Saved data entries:
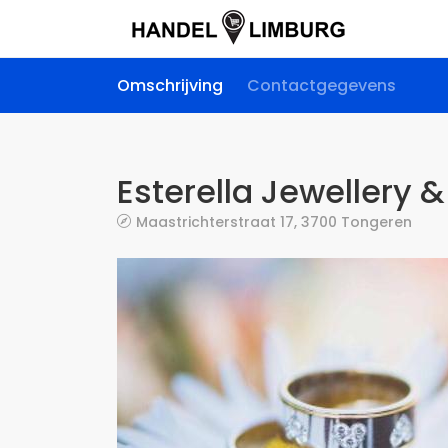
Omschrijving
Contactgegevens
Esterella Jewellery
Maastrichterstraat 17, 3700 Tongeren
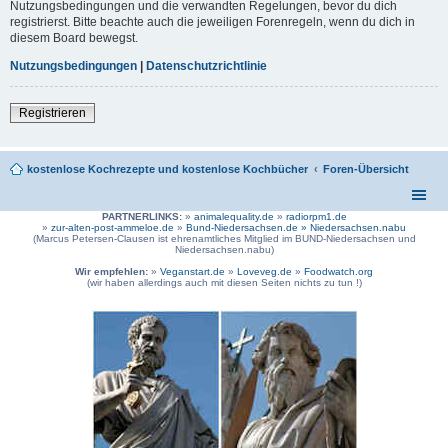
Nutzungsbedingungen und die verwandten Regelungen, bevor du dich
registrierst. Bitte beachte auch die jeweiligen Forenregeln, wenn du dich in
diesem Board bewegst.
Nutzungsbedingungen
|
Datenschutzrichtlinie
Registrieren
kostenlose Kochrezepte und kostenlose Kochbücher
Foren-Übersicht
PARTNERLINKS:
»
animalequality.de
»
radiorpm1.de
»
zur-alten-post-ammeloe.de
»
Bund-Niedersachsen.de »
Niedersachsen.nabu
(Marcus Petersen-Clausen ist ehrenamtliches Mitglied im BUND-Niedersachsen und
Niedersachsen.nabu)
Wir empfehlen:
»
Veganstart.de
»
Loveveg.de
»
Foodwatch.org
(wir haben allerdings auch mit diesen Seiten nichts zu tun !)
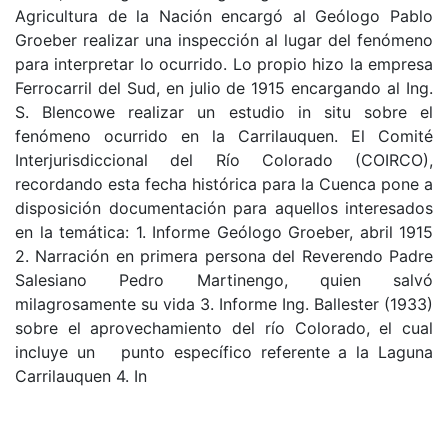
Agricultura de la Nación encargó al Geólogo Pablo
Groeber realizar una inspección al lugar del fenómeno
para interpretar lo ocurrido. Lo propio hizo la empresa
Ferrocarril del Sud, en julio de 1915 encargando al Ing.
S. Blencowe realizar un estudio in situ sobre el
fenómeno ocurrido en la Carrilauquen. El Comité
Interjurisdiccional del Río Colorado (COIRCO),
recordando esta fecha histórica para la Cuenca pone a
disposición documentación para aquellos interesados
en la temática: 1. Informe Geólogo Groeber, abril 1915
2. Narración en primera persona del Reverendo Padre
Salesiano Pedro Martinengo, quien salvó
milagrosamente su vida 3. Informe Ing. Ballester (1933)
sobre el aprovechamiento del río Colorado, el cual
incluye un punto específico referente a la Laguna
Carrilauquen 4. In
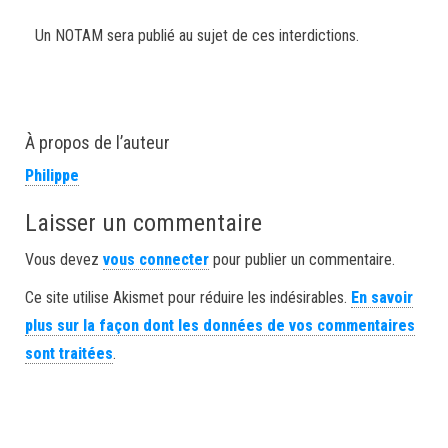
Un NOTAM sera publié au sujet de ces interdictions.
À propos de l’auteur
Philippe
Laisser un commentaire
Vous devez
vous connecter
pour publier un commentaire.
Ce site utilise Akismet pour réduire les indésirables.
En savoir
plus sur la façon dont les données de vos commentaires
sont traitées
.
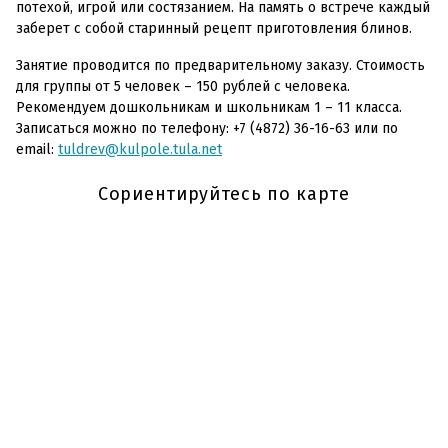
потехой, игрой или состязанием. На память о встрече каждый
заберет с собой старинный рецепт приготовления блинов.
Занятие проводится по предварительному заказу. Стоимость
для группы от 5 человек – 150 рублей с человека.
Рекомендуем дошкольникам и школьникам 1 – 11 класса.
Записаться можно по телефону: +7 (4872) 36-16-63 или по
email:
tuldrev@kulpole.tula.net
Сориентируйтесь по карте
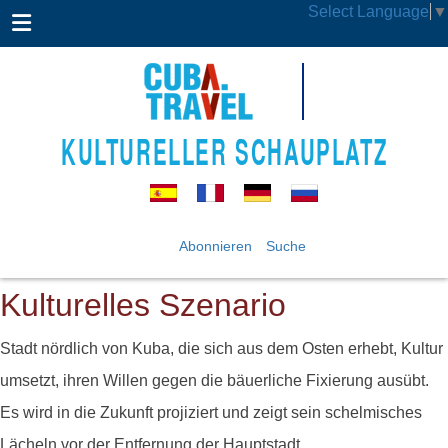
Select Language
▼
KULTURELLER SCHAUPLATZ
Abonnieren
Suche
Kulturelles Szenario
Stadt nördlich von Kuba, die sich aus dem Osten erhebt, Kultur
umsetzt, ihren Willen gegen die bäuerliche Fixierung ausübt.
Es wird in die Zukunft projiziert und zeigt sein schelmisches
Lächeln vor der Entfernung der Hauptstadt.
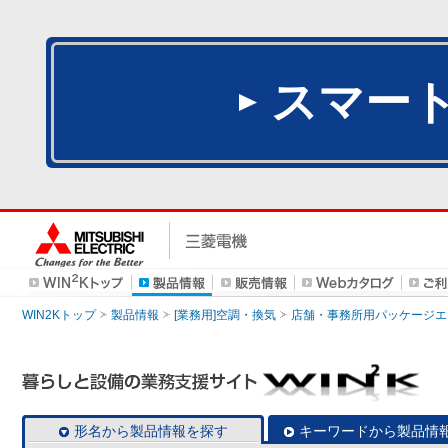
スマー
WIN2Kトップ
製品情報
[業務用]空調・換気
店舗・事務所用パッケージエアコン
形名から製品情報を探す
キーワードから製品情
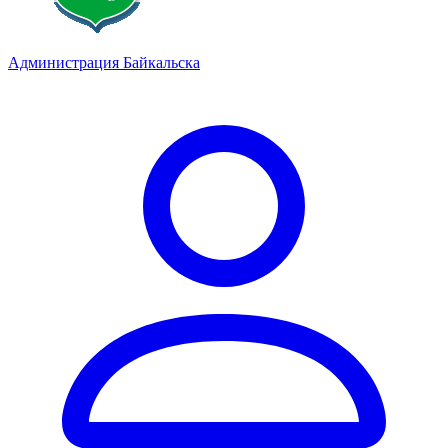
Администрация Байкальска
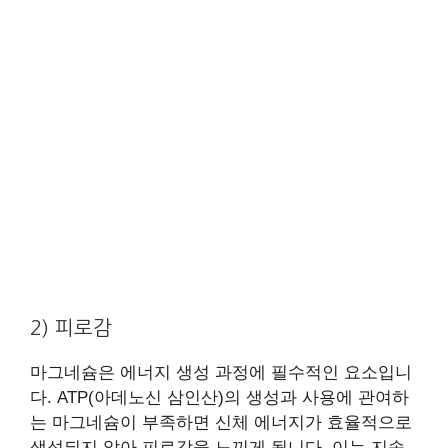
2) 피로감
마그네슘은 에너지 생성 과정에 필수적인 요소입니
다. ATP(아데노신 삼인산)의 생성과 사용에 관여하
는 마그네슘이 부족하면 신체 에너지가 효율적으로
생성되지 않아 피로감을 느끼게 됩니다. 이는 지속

▸ TASK INSTRUCTIONS:
Copy all of the data word for word, and keep the pictures out of it.

▸ OUTPUT OF THE EXERCISE:
Omschrijving
Contactgegevens
Esterella Jewellery
Maastrichterstraat 17, 3700 Tongeren
Nutzungsbedingungen und die verwandten Regelungen, bevor du dich
registrierst. Bitte beachte auch die jeweiligen Forenregeln, wenn du dich in
diesem Board bewegst.
Nutzungsbedingungen
|
Datenschutzrichtlinie
Registrieren
kostenlose Kochrezepte und kostenlose Kochbücher
Foren-Übersicht
PARTNERLINKS:
»
animalequality.de
»
radiorpm1.de
»
zur-alten-post-ammeloe.de
»
Bund-Niedersachsen.de »
Niedersachsen.nabu
(Marcus Petersen-Clausen ist ehrenamtliches Mitglied im BUND-Niedersachsen und
Niedersachsen.nabu)
Wir empfehlen:
»
Veganstart.de
»
Loveveg.de
»
Foodwatch.org
(wir haben allerdings auch mit diesen Seiten nichts zu tun !)
Agricultura de la Nación encargó al Geólogo Pablo
Groeber realizar una inspección al lugar del fenómeno
para interpretar lo ocurrido. Lo propio hizo la empresa
Ferrocarril del Sud, en julio de 1915 encargando al Ing.
S. Blencowe realizar un estudio in situ sobre el
fenómeno ocurrido en la Carrilauquen. El Comité
Interjurisdiccional del Río Colorado (COIRCO),
recordando esta fecha histórica para la Cuenca pone a
disposición documentación para aquellos interesados
en la temática: 1. Informe Geólogo Groeber, abril 1915
2. Narración en primera persona del Reverendo Padre
Salesiano Pedro Martinengo, quien salvó
milagrosamente su vida 3. Informe Ing. Ballester (1933)
sobre el aprovechamiento del río Colorado, el cual
incluye un punto específico referente a la Laguna
Carrilauquen 4. In
Un NOTAM sera publié au sujet de ces interdictions.
À propos de l’auteur
Philippe
Laisser un commentaire
Vous devez
vous connecter
pour publier un commentaire.
Ce site utilise Akismet pour réduire les indésirables.
En savoir
plus sur la façon dont les données de vos commentaires
sont traitées
.
потехой, игрой или состязанием. На память о встрече каждый
заберет с собой старинный рецепт приготовления блинов.
Занятие проводится по предварительному заказу. Стоимость
для группы от 5 человек – 150 рублей с человека.
Рекомендуем дошкольникам и школьникам 1 – 11 класса.
Записаться можно по телефону: +7 (4872) 36-16-63 или по
email:
tuldrev@kulpole.tula.net
Сориентируйтесь по карте
Select Language
▼
KULTURELLER SCHAUPLATZ
Abonnieren
Suche
Kulturelles Szenario
Stadt nördlich von Kuba, die sich aus dem Osten erhebt, Kultur
umsetzt, ihren Willen gegen die bäuerliche Fixierung ausübt.
Es wird in die Zukunft projiziert und zeigt sein schelmisches
Lächeln vor der Entfernung der Hauptstadt.
スマー
WIN2Kトップ
製品情報
[業務用]空調・換気
店舗・事務所用パッケージエアコン
形名から製品情報を探す
キーワードから製品情
Администрация Байкальска
2) 피로감
마그네슘은 에너지 생성 과정에 필수적인 요소입니
다. ATP(아데노신 삼인산)의 생성과 사용에 관여하
는 마그네슘이 부족하면 신체 에너지가 효율적으로
생성되지 않아 피로감을 느끼게 됩니다. 이는 지속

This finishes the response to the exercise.